04. Check your profile
Image courtesy of FitnessGenes
Personal training is becoming more personal still, thanks to DNA-sequencing service FitnessGenes. You supply a sample of saliva in a sealed pot and, from that, it devises a diet plan ostensibly based on your unique genetic make-up, identifying whether you’re predisposed to high carb or high fat, lactose or gluten. Such nutrigenomic tests are compelling in theory, and the advice they offer is often sound, even if much of it would be applicable to most people. Some studies suggest that you’re more likely to adhere to the recommendations because they are “tailored” for you. A meta-analysis of research found that solid scientific backing is “currently lacking”. Brave New World, then, or a little too novel?
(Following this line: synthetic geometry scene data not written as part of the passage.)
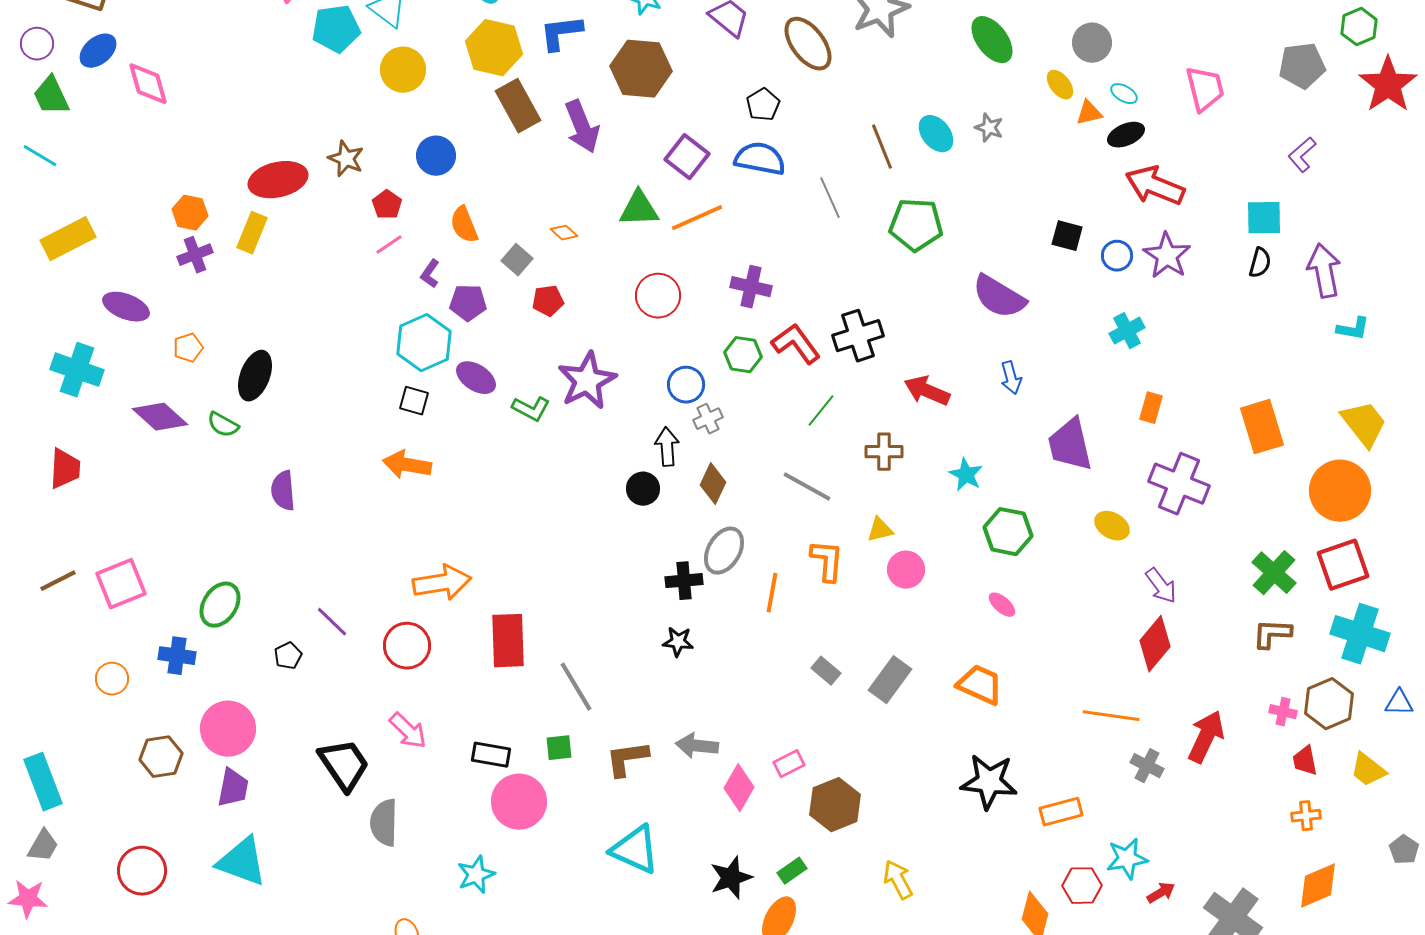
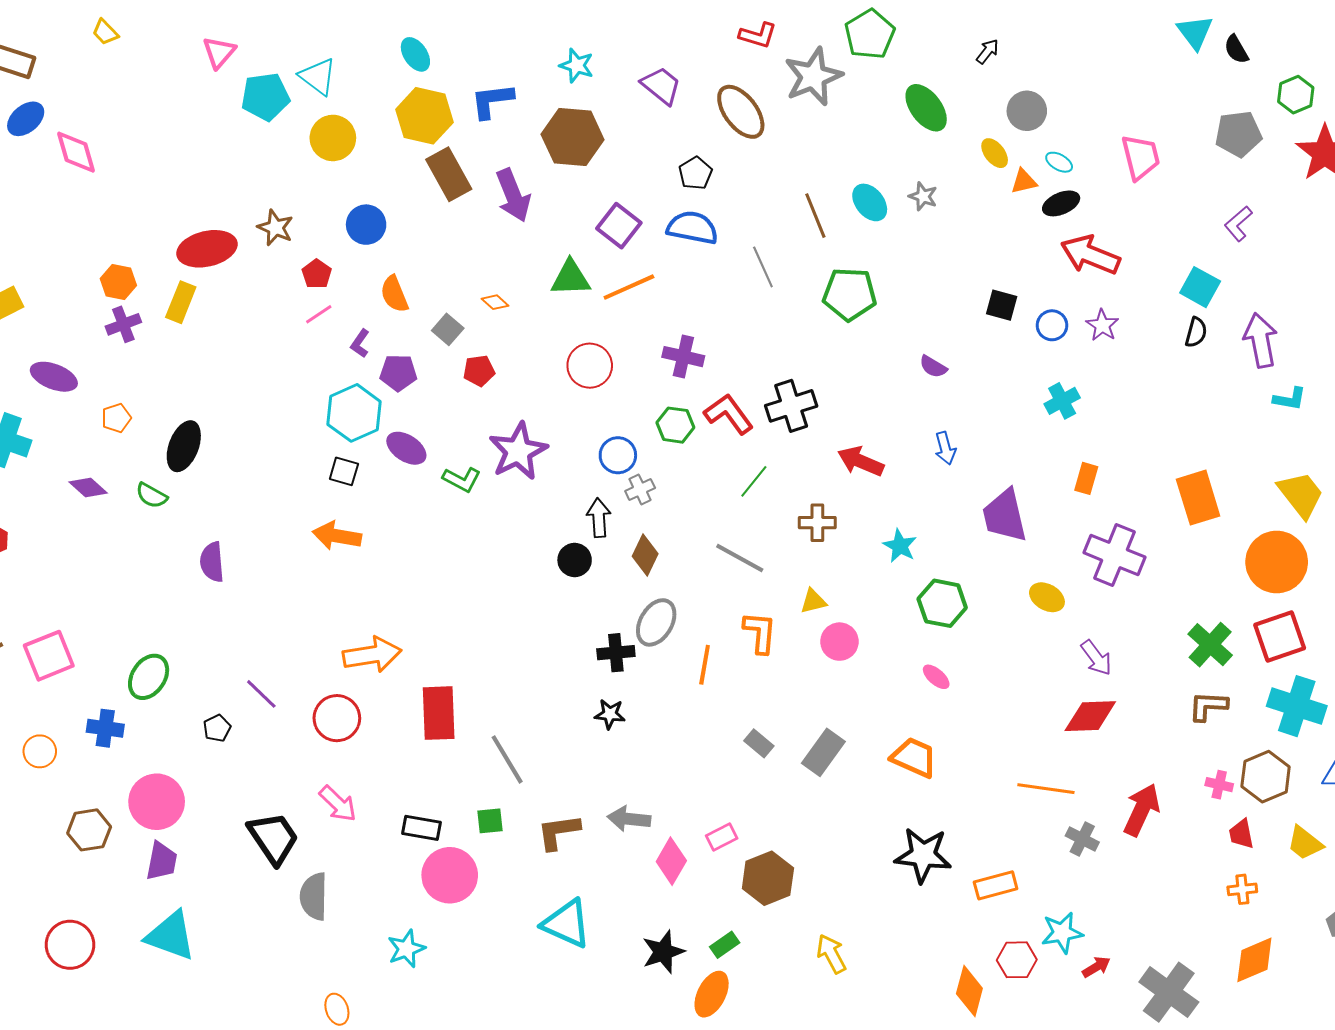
cyan square: (1264, 218) -> (1200, 287), turned 30
purple star: (1167, 256) -> (1102, 325), size x0.7
purple semicircle: (999, 297) -> (933, 367), size x0.5
purple diamond: (160, 417) -> (88, 487), size x0.7
red diamond: (1155, 644) -> (1090, 716), turned 48

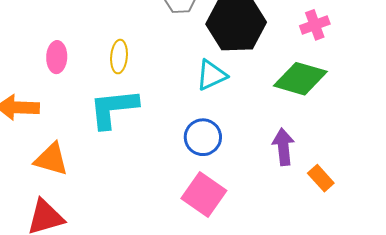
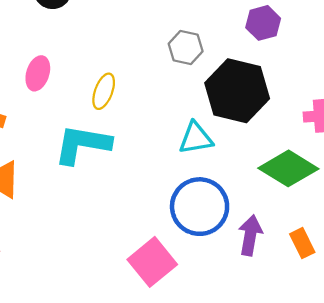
blue circle: (203, 137) -> (200, 207), moved, size x1.4
orange rectangle: (321, 178) -> (302, 243), moved

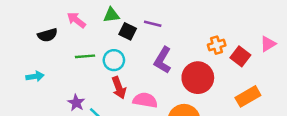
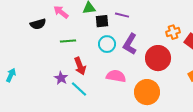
black square: (128, 31) -> (102, 21), turned -32
cyan circle: (114, 60) -> (107, 44), moved
cyan arrow: (35, 76) -> (11, 75), moved, turned -56
red arrow: (119, 88) -> (80, 66), moved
It remains to be seen, but one thing’s for sure. This is going to be a growth industry this year.
05. Making waves
Metabolic London. Photograph by Hannah Elizabeth, Metabolic London
Compared to the bike and treadmill, the rowing machine is neglected by most gym-goers, class instructors and studio owners. But a sea change is taking place, with a fleet of new rowing-centric studios. CITYROW in New York features wooden WaterRower machines that, as well as looking swish, provide dynamic resistance, thanks to the H2O sloshing around their transparent tanks. On UK shores, the Meta-Row class at the pleasingly monochrome Metabolic London consists of four rounds that alternate between lifting and the good old ergometer. It won’t take you four rounds to appreciate that rowing incorporates up to 85 per cent of your muscles as well as your lungs – both upper and lower body, anaerobic and aerobic systems. In other words, it hits parts that the bike and treadmill don’t. One study found that high-intensity intervals on the rower were as demanding as mixed martial arts training. And presumably left subjects gasping for air like they’d just been released from a chokehold.
06. Beach-ready meals
The Ultimate Spring Green Pea Burger with Green Mayo. Photograph courtesy of Spring Green
Whether 80 per cent of the battle or not, the real struggle is diet, not exercise. But if abs are made in the kitchen, you can get someone else to do it. MunchFit is one of the providers that is elevating fitness food beyond the standard depressing fare, and taking out all the effort. (It’s also catering the lounge at E by Equinox St James’s as well as Barry’s Bootcamp and boxing gym BXR.) Meal delivery services are becoming increasingly popular, appealing to the time-poor, cooking-averse and the health-conscious. London’s Spring Green was founded on these principles, and offers packages of dairy-free, wheat-free and low-sugar meals with a plant-based focus, to help promote a healthier lifestyle. Whether you want to lose lard or beef up, letting someone else do the heavy lifting of macro-calculating is an appetising prospect. You’re also delivering yourself from the temptation to just order a pizza. Besides, why endure plain chicken breast with boiled rice and steamed broccoli when you can enjoy chef-prepared tikka chicken breast with mango, coconut and almond brown rice and raita?
07. Upgrade your PT
Photograph courtesy of TechnoGym
Robots will apparently steal all of our jobs eventually, but it’s your personal trainer who should be sweating in the short term. Artificial intelligence could also make one-size-fits-all fitness apps redundant, instead recruiting Skynet-style tech to create bespoke programmes. In another lunge towards the singularity, the German maker of the hugely popular Freeletics Gym app (14 million users and rep-counting) has already been trialling a machine-learning “digital coach” that adjusts your routine based on your progress and feedback. Meanwhile Technogym, the Italian manufacturer of upwardly mobile workout equipment that can connect to your Apple Watch, is in the process of integrating its Mywellness cloud platform with IBM’s Watson AI to build a “human-like” virtual trainer that can manage data from your treadmill and mobile, evaluate your results and interact with you in a not at all creepy way. (Technogym suggests this will benefit analogue personal trainers by allowing them to keep tabs on clients when they’re travelling.) Alexa, do you even lift?